First of all, we segmented the texts of the main structural quality issues of the construction projects that have been collected; at the same time, phrases annotated with text and have no significant effect on text content such as “existence,” “partiality,” “one layer,” “parts,” “individual,” “serious,” and “phenomenon” are filtered out; the phrases with the frequency of 50 times or more (see Table 4) are the abbreviations for the locations and problems of common quality problems in the construction process.

3.3. Word Cloud Visual Analysis

Loading a custom dictionary into the R language enables text segmentation based on dictionary matching. By introducing the word segmentation results into the ROSTCM 6.0 software for word frequency statistics, the text of the subject structure quality problem is finally visualized in the form of a word cloud. For all phrases in the entire text set, word cloud expressions can display rich text information [21]. The word cloud reflects the word frequency in text size and assists in the display of colors to distinguish phrases with different frequency ranges. For word frequency statistics, in the R language, by using the wordcloud2 function for word cloud drawing (see Figure 4), the wordcloud2 function can achieve the interface of the output results, and the mouse is placed on the phrase, and the frequency of occurrence of the phrase will automatically pop up.

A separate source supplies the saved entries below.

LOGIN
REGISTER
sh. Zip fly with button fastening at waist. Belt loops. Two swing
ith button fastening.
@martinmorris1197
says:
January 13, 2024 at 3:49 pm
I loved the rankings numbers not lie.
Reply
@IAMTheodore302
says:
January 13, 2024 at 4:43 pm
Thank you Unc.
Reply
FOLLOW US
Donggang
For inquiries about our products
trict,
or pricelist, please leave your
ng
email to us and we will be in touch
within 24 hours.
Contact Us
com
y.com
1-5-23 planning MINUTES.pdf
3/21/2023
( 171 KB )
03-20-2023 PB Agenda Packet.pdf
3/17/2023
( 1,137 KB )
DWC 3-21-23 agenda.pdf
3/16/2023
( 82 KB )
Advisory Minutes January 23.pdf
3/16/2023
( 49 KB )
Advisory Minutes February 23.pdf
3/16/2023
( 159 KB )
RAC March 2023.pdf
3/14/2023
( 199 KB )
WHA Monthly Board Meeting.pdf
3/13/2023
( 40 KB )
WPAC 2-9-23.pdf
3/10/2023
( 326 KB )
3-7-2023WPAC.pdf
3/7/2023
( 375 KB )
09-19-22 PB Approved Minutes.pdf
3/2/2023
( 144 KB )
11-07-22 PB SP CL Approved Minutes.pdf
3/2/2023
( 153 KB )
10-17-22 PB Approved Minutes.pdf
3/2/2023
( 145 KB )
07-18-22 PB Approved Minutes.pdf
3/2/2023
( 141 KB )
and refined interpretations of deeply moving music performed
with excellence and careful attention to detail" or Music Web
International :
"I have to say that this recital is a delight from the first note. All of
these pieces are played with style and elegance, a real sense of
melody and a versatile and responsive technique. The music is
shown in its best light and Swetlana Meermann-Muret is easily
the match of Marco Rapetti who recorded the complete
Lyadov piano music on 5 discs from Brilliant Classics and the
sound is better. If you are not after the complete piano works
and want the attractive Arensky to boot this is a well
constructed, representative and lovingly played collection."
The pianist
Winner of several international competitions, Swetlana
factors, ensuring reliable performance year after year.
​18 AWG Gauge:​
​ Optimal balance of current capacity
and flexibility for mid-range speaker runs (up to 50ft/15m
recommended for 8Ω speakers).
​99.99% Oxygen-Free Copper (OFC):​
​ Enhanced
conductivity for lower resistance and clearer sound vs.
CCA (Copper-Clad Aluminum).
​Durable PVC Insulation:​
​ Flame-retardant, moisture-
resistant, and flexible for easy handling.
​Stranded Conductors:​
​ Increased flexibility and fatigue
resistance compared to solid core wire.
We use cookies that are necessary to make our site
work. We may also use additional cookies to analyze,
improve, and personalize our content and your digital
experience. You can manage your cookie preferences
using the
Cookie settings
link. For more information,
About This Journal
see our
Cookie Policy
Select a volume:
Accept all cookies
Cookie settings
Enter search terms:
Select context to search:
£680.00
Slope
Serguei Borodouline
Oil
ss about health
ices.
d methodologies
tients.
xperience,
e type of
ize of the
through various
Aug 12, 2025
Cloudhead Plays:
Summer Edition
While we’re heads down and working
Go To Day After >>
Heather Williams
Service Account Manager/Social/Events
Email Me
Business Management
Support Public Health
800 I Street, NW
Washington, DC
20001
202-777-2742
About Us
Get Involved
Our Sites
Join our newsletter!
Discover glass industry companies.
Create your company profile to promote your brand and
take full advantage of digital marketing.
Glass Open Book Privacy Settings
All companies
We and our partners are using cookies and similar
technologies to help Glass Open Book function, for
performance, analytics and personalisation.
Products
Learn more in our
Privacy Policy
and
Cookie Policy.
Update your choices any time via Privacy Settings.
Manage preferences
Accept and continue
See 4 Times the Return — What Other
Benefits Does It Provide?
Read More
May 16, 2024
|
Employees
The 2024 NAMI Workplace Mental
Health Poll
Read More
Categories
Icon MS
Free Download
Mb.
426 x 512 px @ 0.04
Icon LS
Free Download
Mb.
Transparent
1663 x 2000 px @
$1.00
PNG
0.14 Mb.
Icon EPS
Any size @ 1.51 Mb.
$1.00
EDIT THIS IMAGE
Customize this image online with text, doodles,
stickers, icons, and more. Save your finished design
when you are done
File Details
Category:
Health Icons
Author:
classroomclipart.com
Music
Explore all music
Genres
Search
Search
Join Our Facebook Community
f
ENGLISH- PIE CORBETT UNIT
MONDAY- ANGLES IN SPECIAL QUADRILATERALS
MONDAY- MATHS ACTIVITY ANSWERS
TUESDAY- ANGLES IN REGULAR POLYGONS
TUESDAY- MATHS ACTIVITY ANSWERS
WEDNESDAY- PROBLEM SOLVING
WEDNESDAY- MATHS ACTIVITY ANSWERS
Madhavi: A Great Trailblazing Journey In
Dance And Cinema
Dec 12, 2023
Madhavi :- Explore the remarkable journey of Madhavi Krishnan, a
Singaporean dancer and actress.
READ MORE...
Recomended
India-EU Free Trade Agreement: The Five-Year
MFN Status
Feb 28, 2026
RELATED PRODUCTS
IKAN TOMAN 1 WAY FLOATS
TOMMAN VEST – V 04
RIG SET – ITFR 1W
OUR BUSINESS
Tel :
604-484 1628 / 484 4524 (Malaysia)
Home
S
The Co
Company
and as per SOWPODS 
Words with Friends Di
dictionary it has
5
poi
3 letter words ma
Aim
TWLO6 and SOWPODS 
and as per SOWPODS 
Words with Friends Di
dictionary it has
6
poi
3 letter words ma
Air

The word cloud can demonstrate the key summary of quality problems in the process of construction project quality management. It mainly reflects issues in two aspects. First, the distribution of high-frequency phrases is used to identify the hot spots of quality issues. By counting the changes of high-frequency words over time and identifying the trend of changes in quality, we can, to a large extent, reflect the remediation of existing quality defects and identify new emerging quality problems. This has a great role in guiding the development of quality management of construction projects. Second, the monitoring of low-frequency phrases can reveal the emerging quality of construction technology and the quality problems that are gradually exposed during its application. For the early detection of new quality problems, the prevention of the quality of new technologies is of great benefit.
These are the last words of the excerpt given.